Die Breite an Feldern ist unendlich und es ist natürlich überhaupt nicht möglich, so tief in alle Bereiche einzutauchen. Doch um einen antidiskriminierenden und respektvollen Umgang auf möglichst vielen Ebenen zu leben, ist dieses Eintauchen auch gar nicht immer nötig. Oft reicht das bloße Verstehen von und Verständnis für Alltagssituationen, Verhalten und Erlebtem aus, um sein Sozialverhalten entsprechend der eigenen Ansprüche auszurichten und Betroffenen damit zu helfen. Ein (sich selber) Hinterfragen und Reflektieren sind hierfür wichtige Schlüssel: Sich im Umgang mit anderen Menschen mögliche Ursachen ihres Verhaltens bewusst zu werden, bevor ein Urteil und eine negative Reaktion erfolgt, die im schlimmsten Fall Betroffene zusätzlich triggert und ihre Situationen verschärft.

Dazu braucht es keine wissenschaftlichen Analysen und keine minutenlangen Gedanken. Mit einem sozialen Grundverständnis passiert das fast automatisch. Doch dieses Grundverständnis muss erlernt und dauerhaft aufgefrischt werden. Und sollte das in neuen Situationen und Feldern mal nicht spontan abgerufen werden können, ist das schlichtweg menschlich.

Ich spreche hier natürlich nicht von eindeutigem Arschlochverhalten. Au man ey, jetzt sind wir schon wieder bei Jens Lehmann. Nein, ich spreche hier von auffälligen Verhaltensweisen, die wir spontan erstmal nicht nachvollziehen können. Die uns bei Personen einmalig oder mehrmalig auffallen. Die uns abstoßen, belustigen oder sonstige negativen Reaktionen und Reflexe hervorrufen, weil sie unser persönliches Normverständnis sprengen, in unserer eigenen kleinen Welt und/oder im Rahmen unserer eigenen Verhaltensoptionen nicht existieren.

Wenn so eine Situation auftaucht, ist ein Hinterfragen vor einem Urteil ratsam. Manchmal kann die Situation es anbieten, mit der betroffenen Person vorwurfsfrei selber in den Dialog zu gehen. Wenn mensch das für nicht möglich oder übergriffig erachtet, kann dieses Hinterfragen auch alleine oder zusammen mit Dritten, möglicherweise selbst konfrontierten, stattfinden.

Und letztendlich betrifft das Thema auch wieder das FCSP-Umfeld, da es natürlich auch bei uns betroffene Menschen gibt und die Frage nach dem Umgang mit diesen.

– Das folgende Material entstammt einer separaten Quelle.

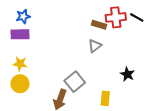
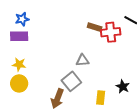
red cross: (116, 17) -> (111, 32), moved
gray triangle: (95, 46) -> (82, 60), moved, turned 32
black star: (127, 74) -> (123, 87), moved

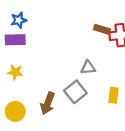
yellow circle: (19, 83) -> (15, 111), moved
yellow rectangle: (101, 98) -> (114, 95), moved
brown arrow: (57, 99) -> (48, 103), moved

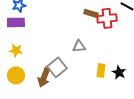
gray square: (75, 92) -> (57, 67), moved
yellow circle: (15, 111) -> (16, 75), moved

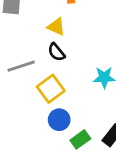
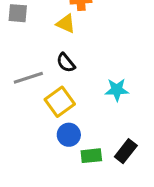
yellow triangle: (56, 27) -> (66, 24), moved
green rectangle: (80, 139) -> (91, 156), turned 30

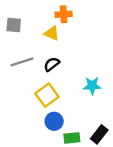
black semicircle: (66, 63) -> (52, 64), turned 91
gray line: (28, 78) -> (22, 62), moved

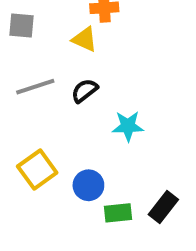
cyan star: (92, 86) -> (128, 126), moved
yellow square: (47, 95) -> (37, 169), moved

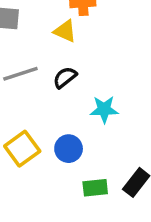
blue circle: (88, 185) -> (69, 149), moved

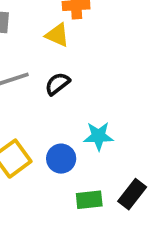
cyan star: (104, 109) -> (99, 136), moved

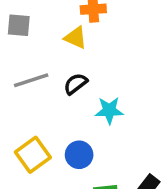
cyan star: (99, 136) -> (109, 110), moved

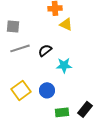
gray square: (19, 25) -> (13, 26), moved
yellow triangle: (76, 38) -> (66, 24), moved

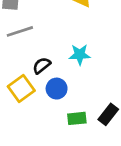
black semicircle: (45, 50) -> (42, 65), moved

Das war jetzt ganz viel Theorie, machen wir es also gegenwärtiger:

Ich greife mal nur einen Faktor heraus, der dabei eine Rolle spielen kann: Phobien. Gerade die sind häufig nicht offensichtlich und dass gewisse Verhaltensweisen ihre Auslöser in Ängsten haben, verwundert viele dann doch.

Auch ich leide unter diversen Angststörungen: Höhenangst und Platzangst stehen da auf der Liste des gut erträglichen, da sie meinen Alltag nur selten betreffen. Die Konfrontation mit Situationen, in denen diese Phobien zum tragen kommen, sind selten und häufig auch zu umgehen. Ich muss mich im Regelfall in keine Situationen begeben, wo diese Ängste zu Tage treten. Ausnahmen bestätigen die Regel, doch mein Alltag wird davon im Grunde nicht beeinträchtigt. Selbst Hannover away habe ich trotz Höhenangst problemlos überstanden (endlich FCSP-Bezug!). ;)

Anders sieht das schon mit Panikattacken aus. Die kommen völlig unangekündigt, nahezu situationsunabhängig. Eine Busfahrt oder eine sonstige Alltagssituation, die mir normalerweise keine Probleme bereitet, und plötzlich geht es los: Eine irrationale innere Panik steigt auf, das Bedürfnis wegzurennen, der Situation und dem Moment zu entkommen. Meistens äußerlich gar nicht wahrnehmbar, selten mit Zittern oder gar Scheißausbrüchen verbunden. Die Symptome müssen unterdrückt werden, denn wenn dem Bedürfnis, einfach laut zu schreien, Raum gegeben werden würde, wäre alles nur noch schlimmer. Die Scham steht dem im Weg: Die Reaktionen der anderen. Verständnis wäre wohl von den allerwenigsten zu erwarten. Lachen, für "verrückt" gehalten werden, etc. - die Bandbreite an negativen Reaktionen ist groß. Das Ventil kann nicht geöffnet werden, die Situation nicht entschärft, der Ballon wird immer größer und darf trotzdem nicht platzen. 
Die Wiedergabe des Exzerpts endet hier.